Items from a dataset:
####################
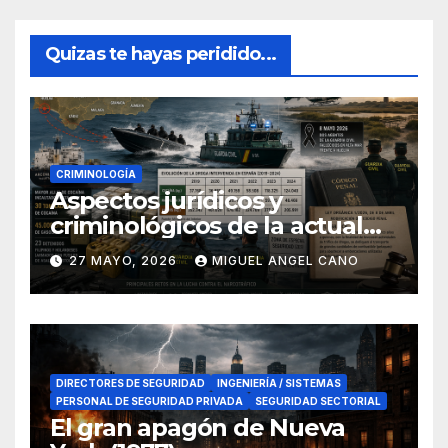
Quizas te hayas peridido...
CRIMINOLOGÍA
Aspectos jurídicos y
criminológicos de la actual
lucha contra el narcotráfico
27 MAYO, 2026
MIGUEL ANGEL CANO
en el sur de España
DIRECTORES DE SEGURIDAD
INGENIERÍA / SISTEMAS
PERSONAL DE SEGURIDAD PRIVADA
SEGURIDAD SECTORIAL
El gran apagón de Nueva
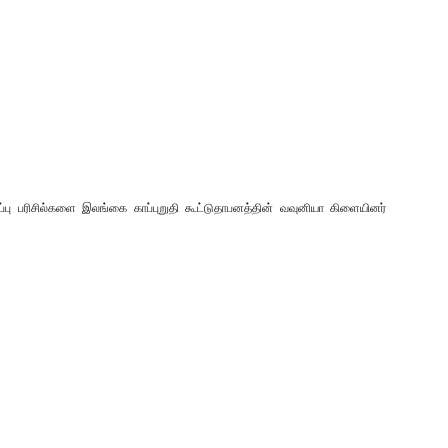
்பு பரிசில்களை இலங்கை காப்புறுதி கூட்டுதாபனத்தின் வவுனியா கிளையினர்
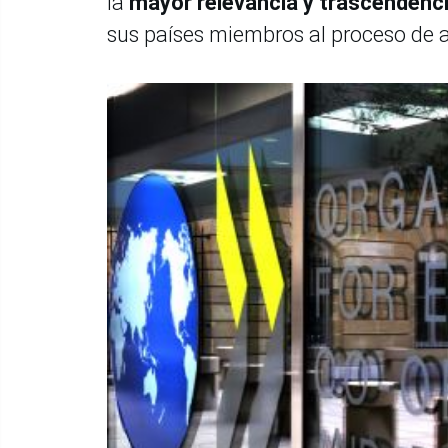
la
mayor relevancia y trascendenc
sus países miembros al proceso de 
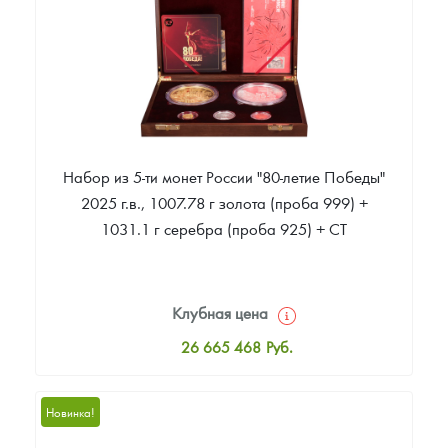
Звоните
Набор из 5-ти монет России "80-летие Победы"
2025 г.в., 1007.78 г золота (проба 999) +
1031.1 г серебра (проба 925) + СТ
Клубная цена
26 665 468
Руб.
Стандартная цена
26 665 468
Руб.
Новинка!
Цена выкупа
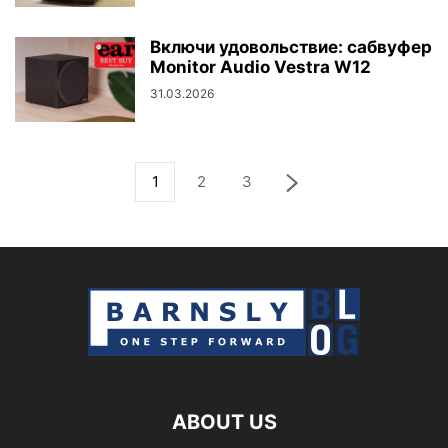
Включи удовольствие: сабвуфер
Monitor Audio Vestra W12
31.03.2026
1
2
3
ABOUT US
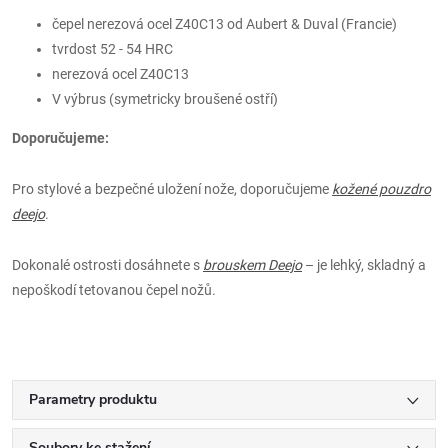
čepel nerezová ocel Z40C13 od Aubert & Duval (Francie)
tvrdost 52 - 54 HRC
nerezová ocel Z40C13
V výbrus (symetricky broušené ostří)
Doporučujeme:
Pro stylové a bezpečné uložení nože, doporučujeme
kožené pouzdro
deejo
.
Dokonalé ostrosti dosáhnete s
brouskem Deejo
– je lehký, skladný a
nepoškodí tetovanou čepel nožů.
Parametry produktu
Soubory ke stažení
####################
To do:
Your reply should hold every line above exactly as written and none of the pictures.

Response for this exercise:
Quizas te hayas peridido...
CRIMINOLOGÍA
Aspectos jurídicos y
criminológicos de la actual
lucha contra el narcotráfico
27 MAYO, 2026
MIGUEL ANGEL CANO
en el sur de España
DIRECTORES DE SEGURIDAD
INGENIERÍA / SISTEMAS
PERSONAL DE SEGURIDAD PRIVADA
SEGURIDAD SECTORIAL
El gran apagón de Nueva
்பு பரிசில்களை இலங்கை காப்புறுதி கூட்டுதாபனத்தின் வவுனியா கிளையினர்
la
mayor relevancia y trascendenc
sus países miembros al proceso de 
Звоните
Набор из 5-ти монет России "80-летие Победы"
2025 г.в., 1007.78 г золота (проба 999) +
1031.1 г серебра (проба 925) + СТ
Клубная цена
26 665 468
Руб.
Стандартная цена
26 665 468
Руб.
Новинка!
Цена выкупа
Включи удовольствие: сабвуфер
Monitor Audio Vestra W12
31.03.2026
1
2
3
ABOUT US
čepel nerezová ocel Z40C13 od Aubert & Duval (Francie)
tvrdost 52 - 54 HRC
nerezová ocel Z40C13
V výbrus (symetricky broušené ostří)
Doporučujeme:
Pro stylové a bezpečné uložení nože, doporučujeme
kožené pouzdro
deejo
.
Dokonalé ostrosti dosáhnete s
brouskem Deejo
– je lehký, skladný a
nepoškodí tetovanou čepel nožů.
Parametry produktu
Soubory ke stažení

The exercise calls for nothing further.